Today’s discerning audience, no doubt, will be asking their parents tricky questions such as, “Mummy, what’s tinned fruit?”, “How come they’re allowed to play with axes?” and “Why do they keep calling Dick a brick?”
I do wonder what the Five would make of today’s nudist beach at Studland
Blyton grew up in south London then Kent but fell in love with the Isle of Purbeck, taking holidays there as an adult sometimes two or three times a year.
She would take up residence in the jaunty little seaside town of Swanage, staying at The Ship, the Grosvenor Hotel and latterly the Grand Hotel; and she would take a customary swim around both piers before dinner, with her second husband, , in tow. Today, there is only one pier and the Grosvenor is gone but Swanage retains its old-fashioned charm.
Blyton was such a frequent visitor that she was elected president of the annual Swanage Carnival and Regatta, while her husband bought the Isle of Purbeck Golf Club. He had to find something to do while she scribbled in her notebooks, I suppose.
The clubhouse is well worth a visit for the most spectacular views of Brownsea Island in the middle of Poole Harbour, and you do not need to be a member to have a drink or a meal here. If you check the list of ladies’ captains on the wall you will see “Mrs E Darrell Waters, 1951”.
And if you ask the club’s new owners nicely, that’s Dave and Kathy, they might let you wield Blyton’s actual putter, which they keep for honoured guests and special occasions.
Brownsea Island, the birthplace of Lord Robert Baden-Powell’s scouting movement and home to a beleaguered red squirrel colony, would be a pretty Blyton-esque place even without her intervention, but she appropriated it, renaming it Whispering Island for Five Have a Mystery to Solve.
Meanwhile, the character in this book was the real-life groundsman at the Isle of Purbeck Golf Club.
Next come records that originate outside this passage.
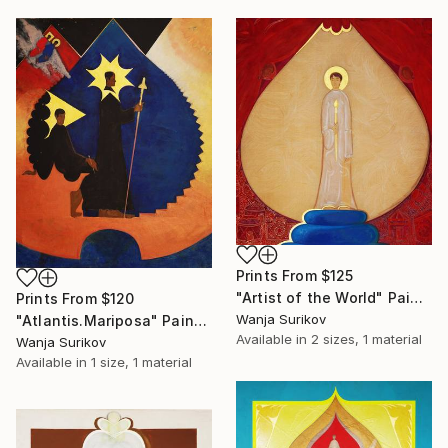
Prints From
$125
"Artist of the World" Painting
Prints From
$120
Wanja Surikov
"Atlantis.Mariposa" Painting
Available in
2 sizes, 1 material
Wanja Surikov
Available in
1 size, 1 material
As Blyton explained to her young readers in the prelude: “Lucas can be found on the golf course, nut-brown and bright-eyed, telling stories of the animals and birds he loves so much.”
And Lucas was not the only local character abducted by Blyton. Apparently, the original PC Plod, of Noddy fame, was a dead ringer for PC Christopher Rhone in the parish of Studland, though police constable Rhone probably played down this association.
Thomas Hardy’s Wessex and du Maurier’s are openly discussed by literary types; Blyton’s Dorset, not so much. Maybe this is because Blyton is not considered much of a literary type herself. How could any writer who knocked out nearly 800 books at the rate of 10,000 words a day be taken seriously?
And yet, if the Isle of Purbeck was a stick of seaside rock, Blyton’s name would run all the way through it. The place evokes eternal childhood holidays as effortlessly as the desert conjures up westerns.
For the Famous Five, the sand is soft, the sea sparkles and the sun is warm and golden in a bright blue sky. Gulls, kestrels and cormorants glide on the breeze and rabbits dig burrows in the sandy soil. There are white cliffs, white clouds and lighthouses.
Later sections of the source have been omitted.